I heard the key move in the lock.

The door swung open. I saw nothing in the threshold. Beyond, crumpled on the floor, I saw the remains of the guard, head, awry, lying on its side, strung by torn vessels to the body, the back of the neck bitten through. I saw straw move within the cell. The smell of Kur was strong. I sensed it stood before me.

The chain at my left wrist was lifted. Twice, it was pulled against the wall ring. Then was it dropped to the stones.

I sensed that the beast stood.

In a moment I heard voices, those of several men. They were nearing.

Among them, imperious, I heard the voice of Ibn Saran. I heard men descending the steps. There was a cry of horror. I could see through the door of my cell, now swung open. Ibn Saran, himself, in black cloak, and white kaffiyeh with black cording, emerged through the threshold.

Instantly was his scimitar unsheathed, the reflex of a desert warrior. He did not look upon the gruesome sight which lay upon the stones at his feet. Rather did he, with one lightning glance, examine the room.

“Unsheath your weapons,” cried he to his daunted men.

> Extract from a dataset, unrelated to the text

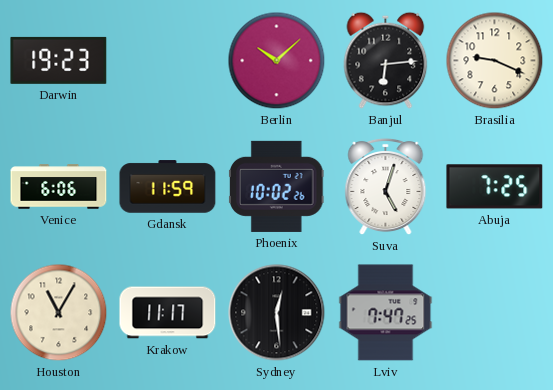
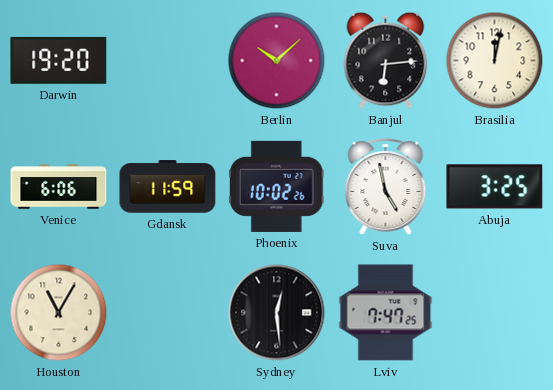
Darwin: 19:23 -> 19:20
Brasilia: 9:19 -> 12:02
Suva: 5:03 -> 4:58
Abuja: 7:25 -> 3:25
Krakow: 11:17 -> none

Some of them were unable to take their eyes from what lay on the stones. With the flat of his blade he struck more than one of them. “Back to back,” he said. “Stand ready!” Then he said, “Block the door!”

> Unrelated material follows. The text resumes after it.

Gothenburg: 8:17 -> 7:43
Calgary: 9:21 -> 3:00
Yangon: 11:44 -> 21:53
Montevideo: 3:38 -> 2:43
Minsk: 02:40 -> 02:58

He looked within the cell. I saw him, outside. I was chained in a sitting position. I could not pull far against the ring of my ankle irons for my back was against the wall; I could not pull forward, nor to the side, from the wall because of the chains on my collar; my hands wire chained down and toward the wall, on each side, back from my body; I could, by the intention of my captors, exert little leverage; I was perfectly chained. Ibn Saran smiled. “Tal,” said he. I was his prisoner. “Tal,” said I. I could see his scimitar.

“What could have done this horrible thing?” asked one of his men.